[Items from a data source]
------------
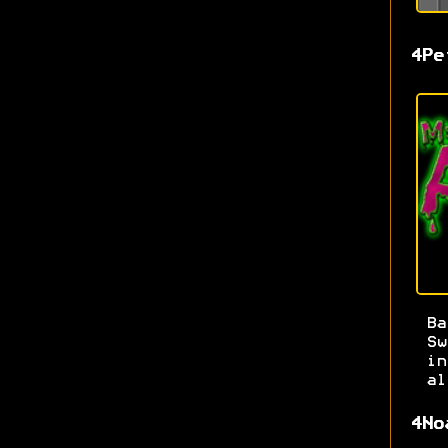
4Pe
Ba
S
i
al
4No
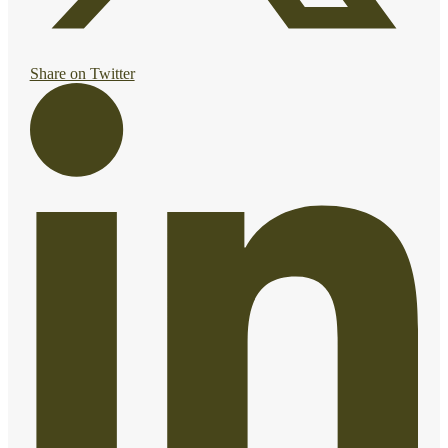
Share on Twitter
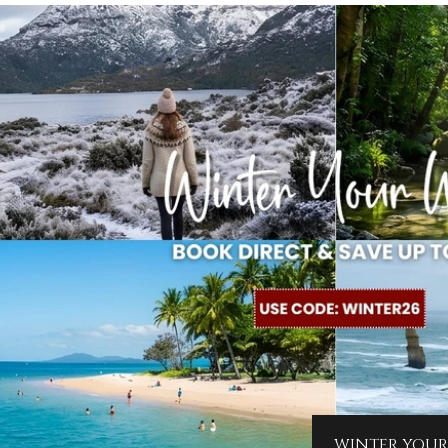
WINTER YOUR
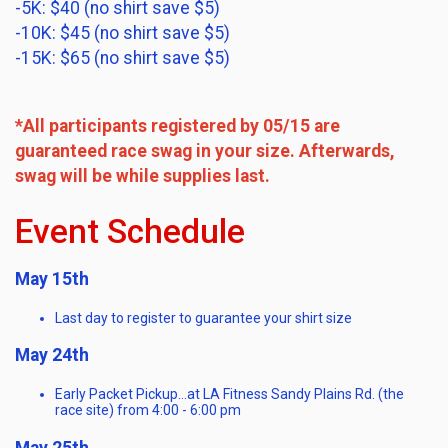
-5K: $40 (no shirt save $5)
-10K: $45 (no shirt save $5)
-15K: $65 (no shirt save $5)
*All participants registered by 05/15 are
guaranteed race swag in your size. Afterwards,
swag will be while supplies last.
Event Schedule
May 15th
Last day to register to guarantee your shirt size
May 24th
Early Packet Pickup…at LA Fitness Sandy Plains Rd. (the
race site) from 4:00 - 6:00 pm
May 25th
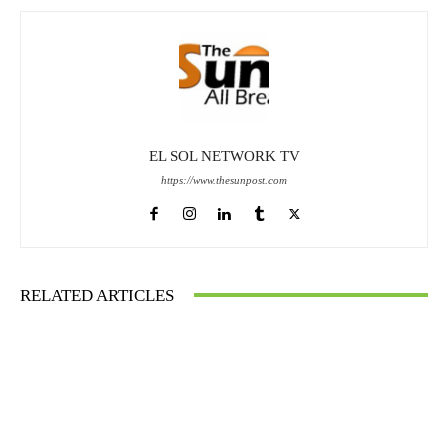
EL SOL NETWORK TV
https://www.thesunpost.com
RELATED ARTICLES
------------
From the records above, copy each line in which the string "race" occurs.

guaranteed race swag in your size. Afterwards,
race site) from 4:00 - 6:00 pm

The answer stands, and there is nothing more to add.